Stored entries
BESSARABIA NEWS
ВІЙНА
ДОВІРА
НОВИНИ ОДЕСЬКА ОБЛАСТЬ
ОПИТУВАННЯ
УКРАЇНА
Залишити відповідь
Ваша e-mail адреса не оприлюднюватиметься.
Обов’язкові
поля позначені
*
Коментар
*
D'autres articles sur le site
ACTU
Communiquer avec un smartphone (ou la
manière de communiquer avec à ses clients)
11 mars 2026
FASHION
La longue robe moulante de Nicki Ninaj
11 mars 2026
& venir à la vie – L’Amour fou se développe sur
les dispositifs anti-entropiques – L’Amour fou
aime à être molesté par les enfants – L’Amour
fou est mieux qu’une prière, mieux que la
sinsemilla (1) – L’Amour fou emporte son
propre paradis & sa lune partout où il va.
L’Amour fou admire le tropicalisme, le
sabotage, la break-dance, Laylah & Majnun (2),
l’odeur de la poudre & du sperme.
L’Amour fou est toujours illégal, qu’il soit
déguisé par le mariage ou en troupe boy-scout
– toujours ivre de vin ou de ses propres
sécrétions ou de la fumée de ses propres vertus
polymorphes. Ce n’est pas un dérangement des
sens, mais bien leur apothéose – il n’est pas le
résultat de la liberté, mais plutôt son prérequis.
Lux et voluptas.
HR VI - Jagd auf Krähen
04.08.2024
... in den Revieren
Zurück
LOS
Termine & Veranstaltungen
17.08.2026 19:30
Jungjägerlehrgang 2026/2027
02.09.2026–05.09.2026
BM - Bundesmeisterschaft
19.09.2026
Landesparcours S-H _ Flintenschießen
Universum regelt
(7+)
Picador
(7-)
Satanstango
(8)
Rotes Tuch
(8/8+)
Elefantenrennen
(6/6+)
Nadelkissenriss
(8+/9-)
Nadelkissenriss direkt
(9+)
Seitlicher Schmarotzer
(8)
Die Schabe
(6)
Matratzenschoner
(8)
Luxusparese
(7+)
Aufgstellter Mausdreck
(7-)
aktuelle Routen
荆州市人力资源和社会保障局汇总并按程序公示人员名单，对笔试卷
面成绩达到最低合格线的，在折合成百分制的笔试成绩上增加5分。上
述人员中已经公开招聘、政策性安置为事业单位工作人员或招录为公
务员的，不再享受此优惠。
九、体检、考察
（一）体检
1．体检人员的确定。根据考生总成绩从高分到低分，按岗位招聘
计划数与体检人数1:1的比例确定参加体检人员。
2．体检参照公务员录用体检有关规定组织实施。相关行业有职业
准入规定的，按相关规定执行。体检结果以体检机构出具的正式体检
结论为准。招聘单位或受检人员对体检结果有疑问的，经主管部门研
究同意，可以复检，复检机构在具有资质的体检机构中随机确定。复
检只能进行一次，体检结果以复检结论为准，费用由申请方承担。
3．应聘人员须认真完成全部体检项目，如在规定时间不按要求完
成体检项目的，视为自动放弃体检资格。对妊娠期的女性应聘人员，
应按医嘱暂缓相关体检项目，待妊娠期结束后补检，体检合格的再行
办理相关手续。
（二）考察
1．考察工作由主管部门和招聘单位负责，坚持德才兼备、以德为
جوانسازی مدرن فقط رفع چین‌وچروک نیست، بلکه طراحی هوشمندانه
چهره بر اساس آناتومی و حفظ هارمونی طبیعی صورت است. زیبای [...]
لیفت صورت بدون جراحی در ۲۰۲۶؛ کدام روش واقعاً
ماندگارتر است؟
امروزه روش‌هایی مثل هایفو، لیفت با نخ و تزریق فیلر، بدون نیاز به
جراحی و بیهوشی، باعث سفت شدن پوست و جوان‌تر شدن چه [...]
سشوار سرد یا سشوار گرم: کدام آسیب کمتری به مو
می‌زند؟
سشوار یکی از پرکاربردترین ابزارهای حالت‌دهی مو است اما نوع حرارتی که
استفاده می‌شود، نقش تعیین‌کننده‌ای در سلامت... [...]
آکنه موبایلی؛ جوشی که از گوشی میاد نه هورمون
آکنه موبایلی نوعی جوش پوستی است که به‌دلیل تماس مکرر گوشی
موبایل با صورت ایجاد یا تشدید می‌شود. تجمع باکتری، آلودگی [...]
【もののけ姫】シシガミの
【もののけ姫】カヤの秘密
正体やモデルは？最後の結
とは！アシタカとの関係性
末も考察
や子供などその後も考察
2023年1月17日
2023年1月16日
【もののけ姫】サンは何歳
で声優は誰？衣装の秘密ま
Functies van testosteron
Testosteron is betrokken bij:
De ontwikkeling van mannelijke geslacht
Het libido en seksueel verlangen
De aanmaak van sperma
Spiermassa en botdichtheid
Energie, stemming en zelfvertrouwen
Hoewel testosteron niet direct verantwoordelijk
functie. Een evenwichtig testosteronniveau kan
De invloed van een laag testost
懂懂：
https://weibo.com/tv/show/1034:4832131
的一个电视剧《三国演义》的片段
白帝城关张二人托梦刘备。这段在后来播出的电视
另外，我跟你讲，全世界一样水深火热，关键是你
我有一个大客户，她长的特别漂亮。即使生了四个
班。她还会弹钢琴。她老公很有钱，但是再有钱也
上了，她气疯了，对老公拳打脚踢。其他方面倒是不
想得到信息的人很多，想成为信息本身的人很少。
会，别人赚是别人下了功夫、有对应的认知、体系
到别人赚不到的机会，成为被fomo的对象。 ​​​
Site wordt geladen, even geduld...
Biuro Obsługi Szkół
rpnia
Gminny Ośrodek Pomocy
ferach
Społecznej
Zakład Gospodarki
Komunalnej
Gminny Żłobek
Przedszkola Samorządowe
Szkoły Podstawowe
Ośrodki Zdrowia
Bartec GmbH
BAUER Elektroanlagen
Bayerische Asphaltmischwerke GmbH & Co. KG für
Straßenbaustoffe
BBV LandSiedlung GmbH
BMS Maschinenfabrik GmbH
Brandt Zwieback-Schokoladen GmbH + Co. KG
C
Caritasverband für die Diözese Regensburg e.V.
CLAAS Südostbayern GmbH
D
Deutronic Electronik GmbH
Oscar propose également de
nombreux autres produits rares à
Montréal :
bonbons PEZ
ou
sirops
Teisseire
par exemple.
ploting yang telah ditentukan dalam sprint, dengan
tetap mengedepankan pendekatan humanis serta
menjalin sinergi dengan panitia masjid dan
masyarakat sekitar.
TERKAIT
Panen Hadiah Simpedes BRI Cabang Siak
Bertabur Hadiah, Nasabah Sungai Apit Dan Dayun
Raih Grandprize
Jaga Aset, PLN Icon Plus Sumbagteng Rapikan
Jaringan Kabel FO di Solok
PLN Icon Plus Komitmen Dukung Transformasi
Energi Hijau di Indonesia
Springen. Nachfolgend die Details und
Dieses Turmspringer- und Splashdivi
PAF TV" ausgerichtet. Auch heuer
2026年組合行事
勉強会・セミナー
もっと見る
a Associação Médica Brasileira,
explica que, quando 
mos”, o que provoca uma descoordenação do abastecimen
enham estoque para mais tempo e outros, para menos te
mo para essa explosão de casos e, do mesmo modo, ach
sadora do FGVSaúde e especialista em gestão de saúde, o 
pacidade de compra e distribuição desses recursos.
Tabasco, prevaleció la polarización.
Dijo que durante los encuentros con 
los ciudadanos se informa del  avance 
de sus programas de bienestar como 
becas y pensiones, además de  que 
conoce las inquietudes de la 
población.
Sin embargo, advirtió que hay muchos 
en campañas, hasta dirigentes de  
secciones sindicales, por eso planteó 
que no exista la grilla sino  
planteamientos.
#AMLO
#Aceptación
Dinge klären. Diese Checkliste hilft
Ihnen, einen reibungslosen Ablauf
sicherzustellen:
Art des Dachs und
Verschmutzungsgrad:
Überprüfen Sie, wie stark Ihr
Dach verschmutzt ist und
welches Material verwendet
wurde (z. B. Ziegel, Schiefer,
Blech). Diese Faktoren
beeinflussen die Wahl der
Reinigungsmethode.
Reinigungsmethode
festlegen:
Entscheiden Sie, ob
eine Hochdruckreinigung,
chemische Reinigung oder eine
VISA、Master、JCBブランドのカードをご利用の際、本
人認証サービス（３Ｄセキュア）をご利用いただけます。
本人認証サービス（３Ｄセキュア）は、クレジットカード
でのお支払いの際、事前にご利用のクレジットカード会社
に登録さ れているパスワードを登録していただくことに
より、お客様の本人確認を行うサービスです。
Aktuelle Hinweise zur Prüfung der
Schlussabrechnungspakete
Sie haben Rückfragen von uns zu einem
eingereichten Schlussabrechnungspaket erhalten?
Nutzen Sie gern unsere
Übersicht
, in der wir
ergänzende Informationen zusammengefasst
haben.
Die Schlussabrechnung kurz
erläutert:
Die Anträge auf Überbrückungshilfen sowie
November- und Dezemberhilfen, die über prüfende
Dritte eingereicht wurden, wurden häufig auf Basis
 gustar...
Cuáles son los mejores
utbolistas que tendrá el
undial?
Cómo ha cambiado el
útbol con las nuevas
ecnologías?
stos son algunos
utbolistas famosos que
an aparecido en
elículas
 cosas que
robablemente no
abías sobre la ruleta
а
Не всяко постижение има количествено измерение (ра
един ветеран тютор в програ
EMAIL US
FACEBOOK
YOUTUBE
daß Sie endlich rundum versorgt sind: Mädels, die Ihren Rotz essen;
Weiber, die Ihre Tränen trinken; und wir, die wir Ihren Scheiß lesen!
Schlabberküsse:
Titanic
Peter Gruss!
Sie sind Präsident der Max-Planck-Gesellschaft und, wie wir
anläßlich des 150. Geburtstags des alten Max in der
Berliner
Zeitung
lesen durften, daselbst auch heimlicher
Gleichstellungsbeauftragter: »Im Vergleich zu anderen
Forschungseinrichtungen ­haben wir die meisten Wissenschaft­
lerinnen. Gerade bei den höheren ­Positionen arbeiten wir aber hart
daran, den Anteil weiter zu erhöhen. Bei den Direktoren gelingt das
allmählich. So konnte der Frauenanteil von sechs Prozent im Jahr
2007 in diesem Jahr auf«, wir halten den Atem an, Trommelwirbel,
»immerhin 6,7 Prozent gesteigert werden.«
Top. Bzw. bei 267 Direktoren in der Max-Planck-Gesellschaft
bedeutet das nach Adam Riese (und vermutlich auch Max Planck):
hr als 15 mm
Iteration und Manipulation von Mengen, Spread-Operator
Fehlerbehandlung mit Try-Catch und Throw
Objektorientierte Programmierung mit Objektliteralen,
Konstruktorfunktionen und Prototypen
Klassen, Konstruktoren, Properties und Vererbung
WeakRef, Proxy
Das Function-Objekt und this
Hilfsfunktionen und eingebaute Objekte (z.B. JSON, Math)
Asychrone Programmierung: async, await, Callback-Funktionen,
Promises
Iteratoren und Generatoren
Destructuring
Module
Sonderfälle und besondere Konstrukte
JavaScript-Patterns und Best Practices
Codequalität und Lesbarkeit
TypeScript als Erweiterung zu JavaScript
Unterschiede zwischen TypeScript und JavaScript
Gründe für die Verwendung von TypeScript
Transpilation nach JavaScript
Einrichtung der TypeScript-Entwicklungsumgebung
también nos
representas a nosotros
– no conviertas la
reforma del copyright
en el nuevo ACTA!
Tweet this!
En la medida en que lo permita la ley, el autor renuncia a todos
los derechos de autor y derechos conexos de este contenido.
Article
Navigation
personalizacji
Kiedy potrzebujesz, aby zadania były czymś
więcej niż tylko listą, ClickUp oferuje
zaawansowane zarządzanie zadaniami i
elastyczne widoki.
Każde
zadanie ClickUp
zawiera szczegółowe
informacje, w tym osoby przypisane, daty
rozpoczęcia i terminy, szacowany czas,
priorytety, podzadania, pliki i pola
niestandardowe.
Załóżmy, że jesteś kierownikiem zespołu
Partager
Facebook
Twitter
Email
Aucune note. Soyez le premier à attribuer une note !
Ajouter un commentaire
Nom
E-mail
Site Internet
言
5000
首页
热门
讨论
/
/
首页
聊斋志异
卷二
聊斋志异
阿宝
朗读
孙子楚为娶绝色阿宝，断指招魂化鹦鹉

**Task to complete:** Return, word for word, the lines of the data above from the line with "述人员中已经公开招聘、政策性安置为事业单位工作人员或招录为公" through the line with "ماندگارتر است؟", inclusive.

**Written answer:**
述人员中已经公开招聘、政策性安置为事业单位工作人员或招录为公
务员的，不再享受此优惠。
九、体检、考察
（一）体检
1．体检人员的确定。根据考生总成绩从高分到低分，按岗位招聘
计划数与体检人数1:1的比例确定参加体检人员。
2．体检参照公务员录用体检有关规定组织实施。相关行业有职业
准入规定的，按相关规定执行。体检结果以体检机构出具的正式体检
结论为准。招聘单位或受检人员对体检结果有疑问的，经主管部门研
究同意，可以复检，复检机构在具有资质的体检机构中随机确定。复
检只能进行一次，体检结果以复检结论为准，费用由申请方承担。
3．应聘人员须认真完成全部体检项目，如在规定时间不按要求完
成体检项目的，视为自动放弃体检资格。对妊娠期的女性应聘人员，
应按医嘱暂缓相关体检项目，待妊娠期结束后补检，体检合格的再行
办理相关手续。
（二）考察
1．考察工作由主管部门和招聘单位负责，坚持德才兼备、以德为
جوانسازی مدرن فقط رفع چین‌وچروک نیست، بلکه طراحی هوشمندانه
چهره بر اساس آناتومی و حفظ هارمونی طبیعی صورت است. زیبای [...]
لیفت صورت بدون جراحی در ۲۰۲۶؛ کدام روش واقعاً
ماندگارتر است؟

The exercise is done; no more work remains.